__HOW TO COMPLETE THIS TASK__: What you return must be an exact copy of the lines in the listing below between the line holding "Service: installation et" and the line holding "Fouquières lès Lens", inclusive, and nothing more.

__GIVEN INFORMATION__:
⁂

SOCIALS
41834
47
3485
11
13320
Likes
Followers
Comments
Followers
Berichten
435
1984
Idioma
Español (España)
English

⁂

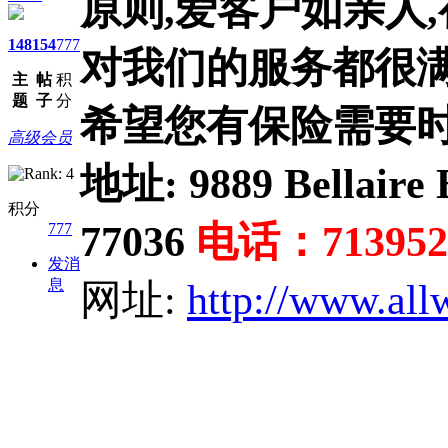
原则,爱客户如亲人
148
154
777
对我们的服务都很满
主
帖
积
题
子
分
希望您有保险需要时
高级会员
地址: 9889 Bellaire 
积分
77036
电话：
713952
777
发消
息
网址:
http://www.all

⁂

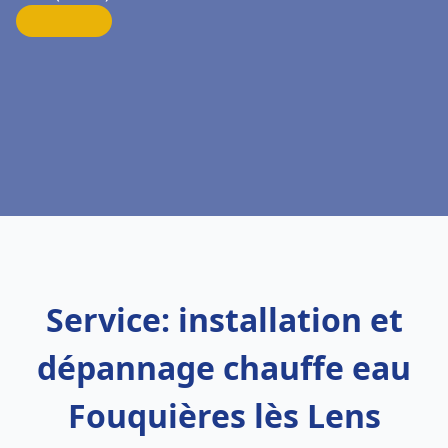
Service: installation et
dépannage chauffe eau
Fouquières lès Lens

⁂

__SOLVED EXERCISE__:
Service: installation et
dépannage chauffe eau
Fouquières lès Lens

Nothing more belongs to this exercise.